--- Data for review ---
++++++

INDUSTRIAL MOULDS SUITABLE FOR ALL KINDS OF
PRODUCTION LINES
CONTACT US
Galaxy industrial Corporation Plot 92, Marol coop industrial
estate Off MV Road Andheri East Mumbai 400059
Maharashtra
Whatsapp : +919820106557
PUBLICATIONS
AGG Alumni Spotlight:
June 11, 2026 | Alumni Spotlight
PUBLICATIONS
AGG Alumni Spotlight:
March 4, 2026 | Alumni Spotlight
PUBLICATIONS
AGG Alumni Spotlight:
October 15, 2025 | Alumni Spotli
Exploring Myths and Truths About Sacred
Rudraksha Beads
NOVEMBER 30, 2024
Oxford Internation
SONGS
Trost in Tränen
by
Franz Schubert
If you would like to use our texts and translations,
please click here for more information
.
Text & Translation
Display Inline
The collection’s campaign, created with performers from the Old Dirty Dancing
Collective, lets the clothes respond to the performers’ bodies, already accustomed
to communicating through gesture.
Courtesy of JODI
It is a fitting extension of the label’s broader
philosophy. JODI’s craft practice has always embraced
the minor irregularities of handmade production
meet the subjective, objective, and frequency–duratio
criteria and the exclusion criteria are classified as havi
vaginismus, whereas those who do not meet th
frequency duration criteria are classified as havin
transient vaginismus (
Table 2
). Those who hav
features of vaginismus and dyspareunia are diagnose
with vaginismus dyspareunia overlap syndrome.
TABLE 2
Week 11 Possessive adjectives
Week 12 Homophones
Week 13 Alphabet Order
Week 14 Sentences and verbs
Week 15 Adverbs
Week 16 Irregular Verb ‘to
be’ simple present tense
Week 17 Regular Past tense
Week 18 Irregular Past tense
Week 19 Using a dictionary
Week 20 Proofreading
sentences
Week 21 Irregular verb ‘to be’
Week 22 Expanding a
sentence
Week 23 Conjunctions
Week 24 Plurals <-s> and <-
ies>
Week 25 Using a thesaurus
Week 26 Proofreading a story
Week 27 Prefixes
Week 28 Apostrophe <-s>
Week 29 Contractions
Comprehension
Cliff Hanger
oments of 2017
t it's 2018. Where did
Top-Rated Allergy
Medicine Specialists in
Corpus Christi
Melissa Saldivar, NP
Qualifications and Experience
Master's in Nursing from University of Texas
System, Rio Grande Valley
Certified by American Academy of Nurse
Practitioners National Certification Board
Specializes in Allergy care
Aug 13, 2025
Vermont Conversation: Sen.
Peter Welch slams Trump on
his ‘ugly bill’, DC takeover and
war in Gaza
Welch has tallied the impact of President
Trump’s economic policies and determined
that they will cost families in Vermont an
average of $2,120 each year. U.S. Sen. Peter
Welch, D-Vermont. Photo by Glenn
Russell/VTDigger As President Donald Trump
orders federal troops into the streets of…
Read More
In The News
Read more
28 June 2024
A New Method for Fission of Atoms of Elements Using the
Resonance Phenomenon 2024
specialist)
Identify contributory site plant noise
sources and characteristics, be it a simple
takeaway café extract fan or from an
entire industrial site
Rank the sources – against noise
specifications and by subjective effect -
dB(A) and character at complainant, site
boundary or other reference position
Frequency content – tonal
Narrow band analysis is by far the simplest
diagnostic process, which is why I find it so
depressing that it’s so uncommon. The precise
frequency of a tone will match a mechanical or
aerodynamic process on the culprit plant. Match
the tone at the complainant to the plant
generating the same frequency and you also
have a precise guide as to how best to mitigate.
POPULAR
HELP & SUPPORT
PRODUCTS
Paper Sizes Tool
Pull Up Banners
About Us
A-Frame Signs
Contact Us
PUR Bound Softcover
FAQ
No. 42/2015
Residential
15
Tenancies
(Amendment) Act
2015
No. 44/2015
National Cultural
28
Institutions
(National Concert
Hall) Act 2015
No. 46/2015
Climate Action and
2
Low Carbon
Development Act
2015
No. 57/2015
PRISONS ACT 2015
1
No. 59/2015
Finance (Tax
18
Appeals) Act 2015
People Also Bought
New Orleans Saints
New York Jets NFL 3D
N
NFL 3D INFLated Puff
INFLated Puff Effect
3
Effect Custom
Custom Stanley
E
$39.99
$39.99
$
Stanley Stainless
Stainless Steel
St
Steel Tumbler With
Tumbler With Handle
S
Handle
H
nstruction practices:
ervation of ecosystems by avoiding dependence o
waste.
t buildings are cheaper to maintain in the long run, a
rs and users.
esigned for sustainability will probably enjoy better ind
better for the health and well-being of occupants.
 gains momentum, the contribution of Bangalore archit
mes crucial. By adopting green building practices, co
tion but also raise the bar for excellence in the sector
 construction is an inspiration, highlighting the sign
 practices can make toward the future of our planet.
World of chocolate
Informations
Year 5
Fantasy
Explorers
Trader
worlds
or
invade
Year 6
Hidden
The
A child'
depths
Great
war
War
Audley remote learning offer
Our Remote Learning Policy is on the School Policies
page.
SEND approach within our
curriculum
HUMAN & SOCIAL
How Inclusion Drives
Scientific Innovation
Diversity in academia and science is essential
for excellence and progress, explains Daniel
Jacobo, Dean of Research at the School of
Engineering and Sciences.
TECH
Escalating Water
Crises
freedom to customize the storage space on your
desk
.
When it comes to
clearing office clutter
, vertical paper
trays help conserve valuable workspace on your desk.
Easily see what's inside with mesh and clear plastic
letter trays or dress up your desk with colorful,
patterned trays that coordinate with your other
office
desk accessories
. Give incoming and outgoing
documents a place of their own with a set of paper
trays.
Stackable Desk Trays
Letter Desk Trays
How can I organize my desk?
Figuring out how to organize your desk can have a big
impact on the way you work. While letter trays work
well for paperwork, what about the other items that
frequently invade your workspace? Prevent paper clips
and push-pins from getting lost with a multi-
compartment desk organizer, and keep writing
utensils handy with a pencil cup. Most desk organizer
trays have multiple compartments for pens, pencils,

++++++

Wherever the string "School" appears in the entries above, return the line it appears on.

--- Solved exercise ---
Our Remote Learning Policy is on the School Policies
Jacobo, Dean of Research at the School of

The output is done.